=== WORK REQUEST ===
Quote all of the data exactly as given. Skip every picture it contains.
- Opening Delimiter -
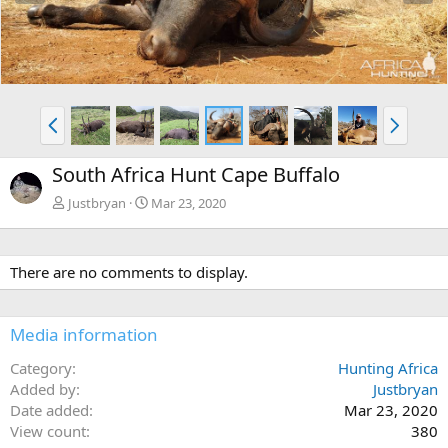
e
x
v
t
P
N
r
e
e
x
South Africa Hunt Cape Buffalo
v
t
Justbryan
Mar 23, 2020
There are no comments to display.
Media information
Category
Hunting Africa
Added by
Justbryan
Date added
Mar 23, 2020
View count
380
- Closing Delimiter -
=== OUTPUT OF THE TASK ===
e
x
v
t
P
N
r
e
e
x
South Africa Hunt Cape Buffalo
v
t
Justbryan
Mar 23, 2020
There are no comments to display.
Media information
Category
Hunting Africa
Added by
Justbryan
Date added
Mar 23, 2020
View count
380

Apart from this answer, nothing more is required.